Assigned task:
The word "Vorjahr" may appear in lines of the data; say how many such lines there are, with nothing beyond the number.

Source information:
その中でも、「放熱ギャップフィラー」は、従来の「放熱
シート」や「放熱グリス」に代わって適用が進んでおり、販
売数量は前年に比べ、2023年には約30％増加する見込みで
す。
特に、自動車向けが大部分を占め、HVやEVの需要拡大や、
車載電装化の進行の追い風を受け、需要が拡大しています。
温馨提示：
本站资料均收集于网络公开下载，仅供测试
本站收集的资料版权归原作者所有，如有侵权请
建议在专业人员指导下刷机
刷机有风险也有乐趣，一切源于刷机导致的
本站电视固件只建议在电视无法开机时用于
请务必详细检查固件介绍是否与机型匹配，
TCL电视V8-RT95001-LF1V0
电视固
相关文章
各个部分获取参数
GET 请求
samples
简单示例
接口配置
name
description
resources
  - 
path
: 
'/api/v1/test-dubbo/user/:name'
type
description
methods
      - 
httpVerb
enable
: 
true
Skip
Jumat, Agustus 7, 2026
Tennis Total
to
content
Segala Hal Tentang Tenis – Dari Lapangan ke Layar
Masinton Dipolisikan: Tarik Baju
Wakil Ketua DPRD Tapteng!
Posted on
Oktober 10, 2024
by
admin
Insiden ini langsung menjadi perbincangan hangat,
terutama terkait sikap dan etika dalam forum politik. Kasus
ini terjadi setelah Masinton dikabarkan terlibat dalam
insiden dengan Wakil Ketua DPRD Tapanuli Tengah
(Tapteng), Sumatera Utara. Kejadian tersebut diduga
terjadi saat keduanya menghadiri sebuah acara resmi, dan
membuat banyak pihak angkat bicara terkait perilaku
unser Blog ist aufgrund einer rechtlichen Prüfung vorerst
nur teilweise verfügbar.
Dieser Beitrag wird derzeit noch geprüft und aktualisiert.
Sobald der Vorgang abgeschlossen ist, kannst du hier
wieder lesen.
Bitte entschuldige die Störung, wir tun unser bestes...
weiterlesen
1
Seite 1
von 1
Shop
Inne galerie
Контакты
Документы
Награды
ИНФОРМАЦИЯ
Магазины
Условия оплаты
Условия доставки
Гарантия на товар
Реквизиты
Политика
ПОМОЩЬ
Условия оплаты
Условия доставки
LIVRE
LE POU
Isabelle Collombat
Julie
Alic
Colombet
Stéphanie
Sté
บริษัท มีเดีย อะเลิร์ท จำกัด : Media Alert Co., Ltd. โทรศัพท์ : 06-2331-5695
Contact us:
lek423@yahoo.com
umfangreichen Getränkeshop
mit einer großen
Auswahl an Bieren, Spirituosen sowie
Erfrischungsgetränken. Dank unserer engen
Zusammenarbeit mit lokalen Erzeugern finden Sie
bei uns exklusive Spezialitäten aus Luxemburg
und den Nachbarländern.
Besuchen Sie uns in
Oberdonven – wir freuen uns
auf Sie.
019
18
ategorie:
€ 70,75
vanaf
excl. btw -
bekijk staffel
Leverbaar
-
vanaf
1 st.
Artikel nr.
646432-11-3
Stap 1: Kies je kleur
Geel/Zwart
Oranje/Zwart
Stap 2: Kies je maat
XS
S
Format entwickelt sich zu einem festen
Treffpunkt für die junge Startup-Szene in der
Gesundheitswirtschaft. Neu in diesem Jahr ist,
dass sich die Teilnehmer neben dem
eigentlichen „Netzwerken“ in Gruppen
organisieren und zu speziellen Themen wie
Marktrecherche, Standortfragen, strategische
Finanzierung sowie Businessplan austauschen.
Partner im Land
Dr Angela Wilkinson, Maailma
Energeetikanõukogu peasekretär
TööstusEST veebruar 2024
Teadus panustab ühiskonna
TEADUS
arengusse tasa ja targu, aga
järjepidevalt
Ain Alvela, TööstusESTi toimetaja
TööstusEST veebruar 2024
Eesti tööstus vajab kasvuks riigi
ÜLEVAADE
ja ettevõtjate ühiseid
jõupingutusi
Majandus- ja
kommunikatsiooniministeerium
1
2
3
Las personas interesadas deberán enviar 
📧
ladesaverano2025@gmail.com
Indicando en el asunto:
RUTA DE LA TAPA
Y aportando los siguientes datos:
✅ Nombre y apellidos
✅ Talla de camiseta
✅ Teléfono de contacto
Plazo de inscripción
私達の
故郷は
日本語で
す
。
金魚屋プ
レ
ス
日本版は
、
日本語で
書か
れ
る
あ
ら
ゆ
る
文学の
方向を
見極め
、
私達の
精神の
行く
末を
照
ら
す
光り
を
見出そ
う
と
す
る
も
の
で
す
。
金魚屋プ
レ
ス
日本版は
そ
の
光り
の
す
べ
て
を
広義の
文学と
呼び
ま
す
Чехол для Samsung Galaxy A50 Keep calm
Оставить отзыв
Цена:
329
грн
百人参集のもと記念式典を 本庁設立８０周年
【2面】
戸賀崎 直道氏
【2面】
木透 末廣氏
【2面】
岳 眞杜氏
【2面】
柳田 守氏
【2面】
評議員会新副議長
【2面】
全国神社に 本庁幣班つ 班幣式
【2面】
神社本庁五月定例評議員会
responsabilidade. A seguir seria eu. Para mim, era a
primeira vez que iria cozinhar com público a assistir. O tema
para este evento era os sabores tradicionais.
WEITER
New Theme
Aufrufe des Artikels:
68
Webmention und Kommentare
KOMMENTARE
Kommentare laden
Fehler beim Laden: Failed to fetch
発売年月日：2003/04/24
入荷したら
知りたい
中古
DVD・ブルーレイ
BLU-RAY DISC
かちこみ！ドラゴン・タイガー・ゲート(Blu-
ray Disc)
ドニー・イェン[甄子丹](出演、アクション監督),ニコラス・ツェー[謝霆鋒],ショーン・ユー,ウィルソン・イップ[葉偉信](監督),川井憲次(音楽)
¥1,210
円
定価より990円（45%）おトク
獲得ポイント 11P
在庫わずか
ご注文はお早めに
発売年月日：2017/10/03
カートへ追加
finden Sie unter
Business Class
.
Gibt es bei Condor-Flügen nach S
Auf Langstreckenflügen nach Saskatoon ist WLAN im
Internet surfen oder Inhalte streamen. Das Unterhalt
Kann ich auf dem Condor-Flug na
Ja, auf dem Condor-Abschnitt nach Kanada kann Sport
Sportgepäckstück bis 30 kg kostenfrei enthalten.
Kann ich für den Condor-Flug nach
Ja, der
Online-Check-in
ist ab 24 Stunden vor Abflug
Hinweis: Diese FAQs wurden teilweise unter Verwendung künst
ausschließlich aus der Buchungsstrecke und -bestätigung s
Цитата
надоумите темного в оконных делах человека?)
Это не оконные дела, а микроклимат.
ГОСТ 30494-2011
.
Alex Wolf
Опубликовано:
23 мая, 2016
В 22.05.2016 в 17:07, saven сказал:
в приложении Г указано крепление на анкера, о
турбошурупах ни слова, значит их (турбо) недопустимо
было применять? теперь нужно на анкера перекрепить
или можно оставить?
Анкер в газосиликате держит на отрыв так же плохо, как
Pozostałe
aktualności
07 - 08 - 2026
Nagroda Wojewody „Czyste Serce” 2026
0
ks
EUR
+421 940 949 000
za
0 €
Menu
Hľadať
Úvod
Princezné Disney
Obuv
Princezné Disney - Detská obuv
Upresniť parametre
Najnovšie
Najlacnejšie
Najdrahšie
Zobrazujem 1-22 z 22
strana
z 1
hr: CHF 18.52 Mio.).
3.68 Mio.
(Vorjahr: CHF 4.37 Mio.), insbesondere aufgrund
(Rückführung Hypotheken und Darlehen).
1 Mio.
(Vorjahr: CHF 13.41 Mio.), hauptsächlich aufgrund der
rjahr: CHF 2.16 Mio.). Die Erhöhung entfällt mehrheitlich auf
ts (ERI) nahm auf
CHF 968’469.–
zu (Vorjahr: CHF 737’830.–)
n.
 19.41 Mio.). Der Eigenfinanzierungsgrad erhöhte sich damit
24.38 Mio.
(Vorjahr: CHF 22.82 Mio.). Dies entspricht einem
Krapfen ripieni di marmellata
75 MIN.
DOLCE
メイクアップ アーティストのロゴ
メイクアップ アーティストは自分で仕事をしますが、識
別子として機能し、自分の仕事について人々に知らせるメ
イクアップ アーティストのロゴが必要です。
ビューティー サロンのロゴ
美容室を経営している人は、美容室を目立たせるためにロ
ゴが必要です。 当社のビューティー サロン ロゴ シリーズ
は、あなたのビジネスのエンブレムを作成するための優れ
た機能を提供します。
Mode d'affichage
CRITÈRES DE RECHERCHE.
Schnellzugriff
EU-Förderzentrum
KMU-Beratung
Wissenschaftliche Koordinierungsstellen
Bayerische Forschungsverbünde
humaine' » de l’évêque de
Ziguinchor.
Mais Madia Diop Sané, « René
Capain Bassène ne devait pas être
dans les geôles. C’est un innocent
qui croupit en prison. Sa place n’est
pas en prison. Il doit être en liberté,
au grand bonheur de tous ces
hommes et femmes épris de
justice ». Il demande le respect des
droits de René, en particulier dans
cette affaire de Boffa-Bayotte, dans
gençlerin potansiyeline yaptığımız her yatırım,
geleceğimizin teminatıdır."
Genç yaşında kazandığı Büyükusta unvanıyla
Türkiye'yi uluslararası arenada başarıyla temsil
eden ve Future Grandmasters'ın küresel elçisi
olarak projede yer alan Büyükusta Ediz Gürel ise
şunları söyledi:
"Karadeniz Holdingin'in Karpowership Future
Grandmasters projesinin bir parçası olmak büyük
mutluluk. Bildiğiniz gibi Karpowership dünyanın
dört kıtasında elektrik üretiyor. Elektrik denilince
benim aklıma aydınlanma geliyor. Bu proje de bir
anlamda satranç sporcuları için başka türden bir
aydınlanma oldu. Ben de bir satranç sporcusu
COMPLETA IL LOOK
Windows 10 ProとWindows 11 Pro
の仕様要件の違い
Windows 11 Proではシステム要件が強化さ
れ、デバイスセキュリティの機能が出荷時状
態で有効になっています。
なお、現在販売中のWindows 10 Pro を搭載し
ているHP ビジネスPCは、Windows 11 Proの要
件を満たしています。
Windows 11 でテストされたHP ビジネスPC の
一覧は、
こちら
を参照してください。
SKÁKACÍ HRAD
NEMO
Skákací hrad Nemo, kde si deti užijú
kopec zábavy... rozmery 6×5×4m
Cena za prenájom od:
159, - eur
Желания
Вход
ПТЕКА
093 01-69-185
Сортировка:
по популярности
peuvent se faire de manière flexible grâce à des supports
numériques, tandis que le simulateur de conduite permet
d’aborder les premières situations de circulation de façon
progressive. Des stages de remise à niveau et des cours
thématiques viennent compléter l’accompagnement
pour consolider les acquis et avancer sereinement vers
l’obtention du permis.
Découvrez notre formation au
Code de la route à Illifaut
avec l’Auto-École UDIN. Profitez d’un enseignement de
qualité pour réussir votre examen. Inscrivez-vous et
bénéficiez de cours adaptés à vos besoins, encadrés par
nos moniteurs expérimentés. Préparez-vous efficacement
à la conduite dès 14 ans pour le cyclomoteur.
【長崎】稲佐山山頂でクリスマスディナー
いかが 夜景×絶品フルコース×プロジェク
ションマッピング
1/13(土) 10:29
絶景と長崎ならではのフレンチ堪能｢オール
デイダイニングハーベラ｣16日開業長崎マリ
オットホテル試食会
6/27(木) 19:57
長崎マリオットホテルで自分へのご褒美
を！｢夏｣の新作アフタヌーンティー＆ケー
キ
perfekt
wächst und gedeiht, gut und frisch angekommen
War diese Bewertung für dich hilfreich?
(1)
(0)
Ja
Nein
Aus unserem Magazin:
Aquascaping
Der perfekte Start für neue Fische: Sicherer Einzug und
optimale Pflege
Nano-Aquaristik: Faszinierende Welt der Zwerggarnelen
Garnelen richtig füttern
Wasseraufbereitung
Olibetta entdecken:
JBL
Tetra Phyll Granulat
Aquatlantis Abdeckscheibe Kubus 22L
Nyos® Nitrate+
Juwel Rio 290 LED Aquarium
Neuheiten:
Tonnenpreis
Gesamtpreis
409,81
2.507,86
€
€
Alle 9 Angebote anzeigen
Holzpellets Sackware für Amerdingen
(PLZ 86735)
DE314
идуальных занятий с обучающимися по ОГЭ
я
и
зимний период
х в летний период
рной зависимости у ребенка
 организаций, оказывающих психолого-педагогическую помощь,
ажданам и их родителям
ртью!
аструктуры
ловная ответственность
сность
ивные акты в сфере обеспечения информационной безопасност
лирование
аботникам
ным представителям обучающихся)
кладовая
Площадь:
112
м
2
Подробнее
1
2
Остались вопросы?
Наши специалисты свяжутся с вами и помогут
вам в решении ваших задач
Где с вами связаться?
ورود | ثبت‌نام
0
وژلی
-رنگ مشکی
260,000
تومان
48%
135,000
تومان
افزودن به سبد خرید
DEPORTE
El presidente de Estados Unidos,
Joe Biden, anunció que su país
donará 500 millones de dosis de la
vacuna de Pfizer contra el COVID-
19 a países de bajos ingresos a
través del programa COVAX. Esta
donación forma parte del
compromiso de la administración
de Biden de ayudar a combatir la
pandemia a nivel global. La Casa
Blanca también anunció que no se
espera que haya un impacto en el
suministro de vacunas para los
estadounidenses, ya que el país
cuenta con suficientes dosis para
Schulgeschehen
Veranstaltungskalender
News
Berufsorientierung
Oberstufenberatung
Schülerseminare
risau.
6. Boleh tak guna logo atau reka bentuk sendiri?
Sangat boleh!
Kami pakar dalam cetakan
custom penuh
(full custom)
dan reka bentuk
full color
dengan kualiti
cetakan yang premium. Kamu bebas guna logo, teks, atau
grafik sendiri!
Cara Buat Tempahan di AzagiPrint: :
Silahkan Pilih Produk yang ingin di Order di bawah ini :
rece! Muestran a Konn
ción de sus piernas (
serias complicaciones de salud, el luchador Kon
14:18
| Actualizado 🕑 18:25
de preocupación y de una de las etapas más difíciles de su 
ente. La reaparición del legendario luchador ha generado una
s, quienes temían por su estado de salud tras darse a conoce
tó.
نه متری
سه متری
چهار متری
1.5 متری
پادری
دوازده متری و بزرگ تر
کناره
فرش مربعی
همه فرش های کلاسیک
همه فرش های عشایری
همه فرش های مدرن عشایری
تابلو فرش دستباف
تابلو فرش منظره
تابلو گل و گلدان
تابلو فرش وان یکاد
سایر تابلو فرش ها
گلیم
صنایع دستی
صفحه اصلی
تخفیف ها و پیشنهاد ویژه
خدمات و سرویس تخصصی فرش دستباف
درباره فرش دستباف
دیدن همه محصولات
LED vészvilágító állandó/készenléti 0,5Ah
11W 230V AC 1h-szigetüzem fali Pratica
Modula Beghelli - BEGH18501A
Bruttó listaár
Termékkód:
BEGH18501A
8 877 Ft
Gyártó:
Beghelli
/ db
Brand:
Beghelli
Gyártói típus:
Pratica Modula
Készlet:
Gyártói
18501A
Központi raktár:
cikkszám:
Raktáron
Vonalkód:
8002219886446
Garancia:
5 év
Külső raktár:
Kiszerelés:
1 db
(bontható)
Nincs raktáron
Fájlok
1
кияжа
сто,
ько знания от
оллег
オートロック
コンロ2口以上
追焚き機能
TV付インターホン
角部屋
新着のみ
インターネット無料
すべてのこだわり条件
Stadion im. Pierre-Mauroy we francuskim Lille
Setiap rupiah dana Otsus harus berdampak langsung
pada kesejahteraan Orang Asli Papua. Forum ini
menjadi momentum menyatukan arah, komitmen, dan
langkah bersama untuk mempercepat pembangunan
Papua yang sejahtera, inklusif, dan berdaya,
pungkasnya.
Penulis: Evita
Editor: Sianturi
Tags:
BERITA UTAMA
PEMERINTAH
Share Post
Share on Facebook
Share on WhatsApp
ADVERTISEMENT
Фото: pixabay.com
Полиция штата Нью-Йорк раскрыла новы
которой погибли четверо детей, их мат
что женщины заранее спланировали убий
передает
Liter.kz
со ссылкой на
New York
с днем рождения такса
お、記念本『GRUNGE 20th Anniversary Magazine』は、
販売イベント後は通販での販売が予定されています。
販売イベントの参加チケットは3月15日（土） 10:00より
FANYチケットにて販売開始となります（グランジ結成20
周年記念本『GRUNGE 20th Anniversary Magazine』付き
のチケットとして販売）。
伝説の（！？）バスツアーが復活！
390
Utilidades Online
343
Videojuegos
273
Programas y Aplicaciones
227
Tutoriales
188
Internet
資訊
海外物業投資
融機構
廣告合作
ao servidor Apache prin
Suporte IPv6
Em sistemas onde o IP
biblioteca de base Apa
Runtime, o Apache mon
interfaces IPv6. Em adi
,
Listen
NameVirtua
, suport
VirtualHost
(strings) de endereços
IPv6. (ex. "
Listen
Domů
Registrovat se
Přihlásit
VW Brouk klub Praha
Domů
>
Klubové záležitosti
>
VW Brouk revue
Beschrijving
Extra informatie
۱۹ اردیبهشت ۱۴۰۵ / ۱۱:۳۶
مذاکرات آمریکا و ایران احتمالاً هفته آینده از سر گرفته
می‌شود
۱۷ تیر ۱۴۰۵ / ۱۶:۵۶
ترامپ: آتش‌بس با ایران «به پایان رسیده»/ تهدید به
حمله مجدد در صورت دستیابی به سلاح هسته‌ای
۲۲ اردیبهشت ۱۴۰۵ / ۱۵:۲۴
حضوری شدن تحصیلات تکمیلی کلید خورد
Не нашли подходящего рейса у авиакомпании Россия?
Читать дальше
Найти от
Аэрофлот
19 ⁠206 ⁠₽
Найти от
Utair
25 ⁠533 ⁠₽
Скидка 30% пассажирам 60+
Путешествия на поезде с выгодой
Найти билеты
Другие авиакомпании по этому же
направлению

Exercise output:
4